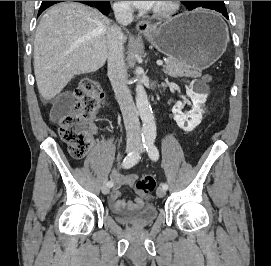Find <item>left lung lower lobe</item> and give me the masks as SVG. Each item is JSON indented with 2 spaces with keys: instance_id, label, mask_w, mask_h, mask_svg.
Wrapping results in <instances>:
<instances>
[{
  "instance_id": "0a47b994",
  "label": "left lung lower lobe",
  "mask_w": 271,
  "mask_h": 266,
  "mask_svg": "<svg viewBox=\"0 0 271 266\" xmlns=\"http://www.w3.org/2000/svg\"><path fill=\"white\" fill-rule=\"evenodd\" d=\"M189 10V9H188ZM223 16H225L226 18H228V13H227V11H222V12H220Z\"/></svg>"
}]
</instances>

◇ ◇ ◇

■ **Task details**
The answer consists of the records repeated exactly, without any images.

■ **Written reply**
Find <item>left lung lower lobe</item> and give me the masks as SVG. Each item is JSON indented with 2 spaces with keys: instance_id, label, mask_w, mask_h, mask_svg.
Wrapping results in <instances>:
<instances>
[{
  "instance_id": "0a47b994",
  "label": "left lung lower lobe",
  "mask_w": 271,
  "mask_h": 266,
  "mask_svg": "<svg viewBox=\"0 0 271 266\" xmlns=\"http://www.w3.org/2000/svg\"><path fill=\"white\" fill-rule=\"evenodd\" d=\"M189 10V9H188ZM223 16H225L226 18H228V13H227V11H222V12H220Z\"/></svg>"
}]
</instances>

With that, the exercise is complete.